Apple's New iPad: Why We Should Care

Admittedly there is a lot of hype around Apple's announcement of the iPad today and admittedly, it is over and above what any one gadget really merits. That said, there is a lot to care about here.

The iPad is Apple's new tablet computing device. It looks like a big fat iPhone and in a lot of ways it is, but it does a lot more than an iPhone or iPod Touch. It is a book reader, media player, e-mail device, Web browser and gaming device all rolled into one elegant gadget. Sure, manufacturers have done this, but they haven't done it all that well yet. Let's face it: How many tablet PCs do you really see in the wild? I have been on the lookout for them and I've seen a total of zero. That's not a lot.

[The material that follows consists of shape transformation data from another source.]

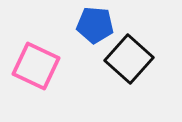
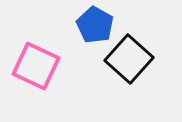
blue pentagon: rotated 24 degrees clockwise
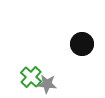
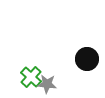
black circle: moved 5 px right, 15 px down
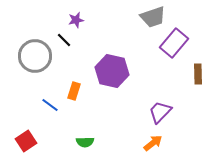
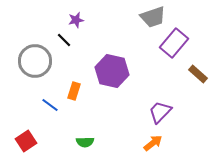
gray circle: moved 5 px down
brown rectangle: rotated 48 degrees counterclockwise
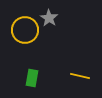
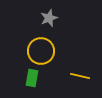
gray star: rotated 18 degrees clockwise
yellow circle: moved 16 px right, 21 px down
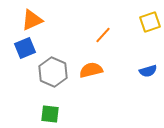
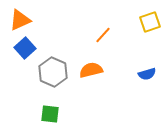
orange triangle: moved 12 px left
blue square: rotated 20 degrees counterclockwise
blue semicircle: moved 1 px left, 3 px down
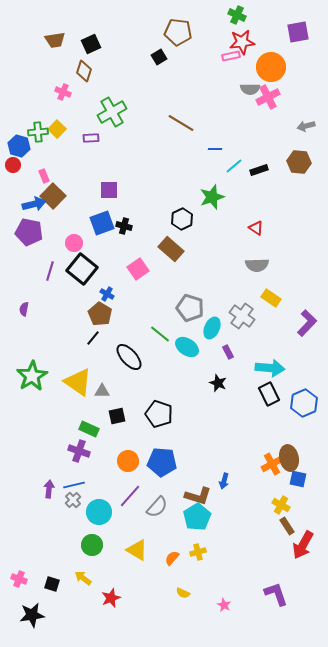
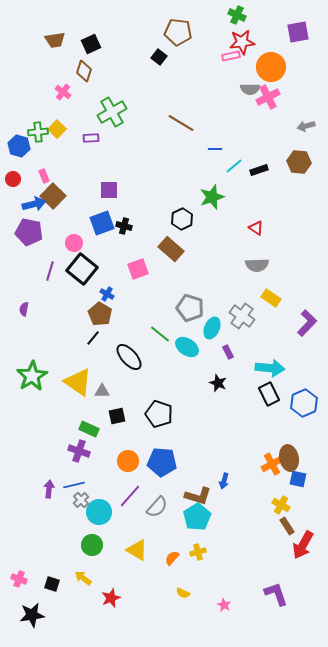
black square at (159, 57): rotated 21 degrees counterclockwise
pink cross at (63, 92): rotated 14 degrees clockwise
red circle at (13, 165): moved 14 px down
pink square at (138, 269): rotated 15 degrees clockwise
gray cross at (73, 500): moved 8 px right
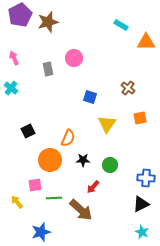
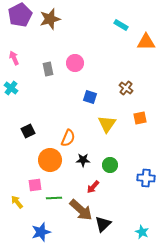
brown star: moved 2 px right, 3 px up
pink circle: moved 1 px right, 5 px down
brown cross: moved 2 px left
black triangle: moved 38 px left, 20 px down; rotated 18 degrees counterclockwise
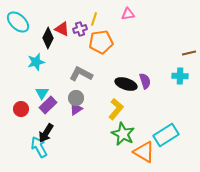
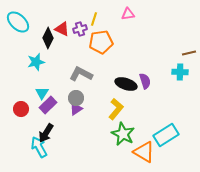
cyan cross: moved 4 px up
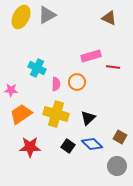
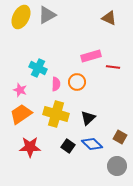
cyan cross: moved 1 px right
pink star: moved 9 px right; rotated 16 degrees clockwise
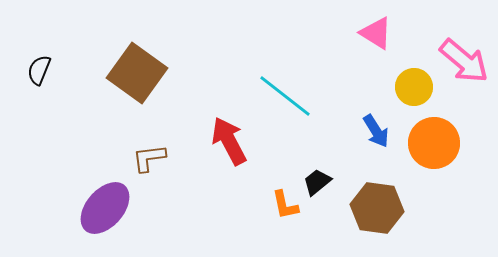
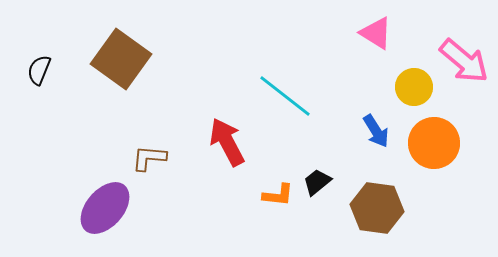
brown square: moved 16 px left, 14 px up
red arrow: moved 2 px left, 1 px down
brown L-shape: rotated 12 degrees clockwise
orange L-shape: moved 7 px left, 10 px up; rotated 72 degrees counterclockwise
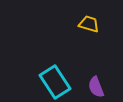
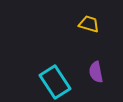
purple semicircle: moved 15 px up; rotated 10 degrees clockwise
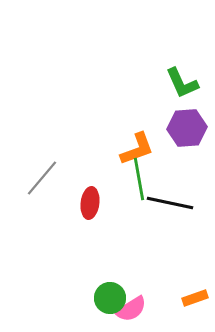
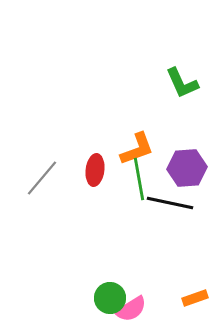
purple hexagon: moved 40 px down
red ellipse: moved 5 px right, 33 px up
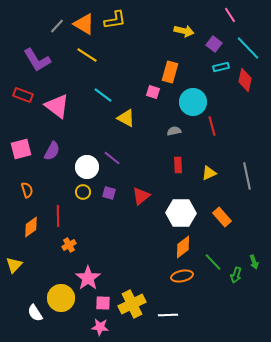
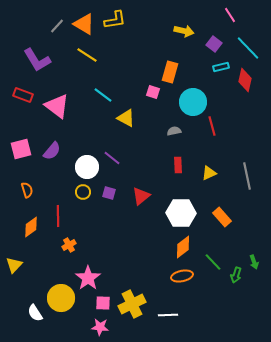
purple semicircle at (52, 151): rotated 12 degrees clockwise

No matter what you think of Apple, you have to admit that they are largely responsible for consumerizing (yes, it's a word) a lot of what we know about personal computing. The mouse, the laptop and the MP3 player all existed before Apple started selling them, but not in a noticeable way. So does this mean we will all use tablet computers in some form or fashion soon? Possibly - but I'm not ready to commit to that prediction. All I can really predict is that people will buy this and manufacturers will copy it.

Complete Coverage from Partner CNET
CNET Blog on the New Apple Offering
Photos: The Apple Announcement

"The question has arisen lately: Is there room for a third category device in the middle? Of course we've pondered this question for years as well," said Steve Jobs in Wednesday's press event. "If there is going to be a third category device, its going to have to be better at these tasks than a laptop or a smartbook. The problem is that a netbook isn't better at anything. They're just cheap laptops."

Those of us who use netbooks can commiserate. A netbook is not a powerhouse. It is just convenient. They are getting better but they hardly suffice as a main computer.

But to be fair, neither will the iPad. But it will be convenient for traveling, home computing, and general fooling around online.

Here are some hard and fast details of the device: A Wi-Fi-only device will start at $499. A Wi-Fi plus 3G model will start at $629. There will be no contract required for 3G but if you want 3G data, you can pay AT&T between $14 and $30 per month. Yes, you read that right. AT&T. Groan. The network that my iPhone can pretty much never rely on. I wish that were different.

Other specs: 9.7-inch screen, 1/2-inch thick, 1.5 pounds, 10 hours of battery life, Bluetooth and extra accessories which will include a dock, keyboard, and stand if you want to fork out some extra dough.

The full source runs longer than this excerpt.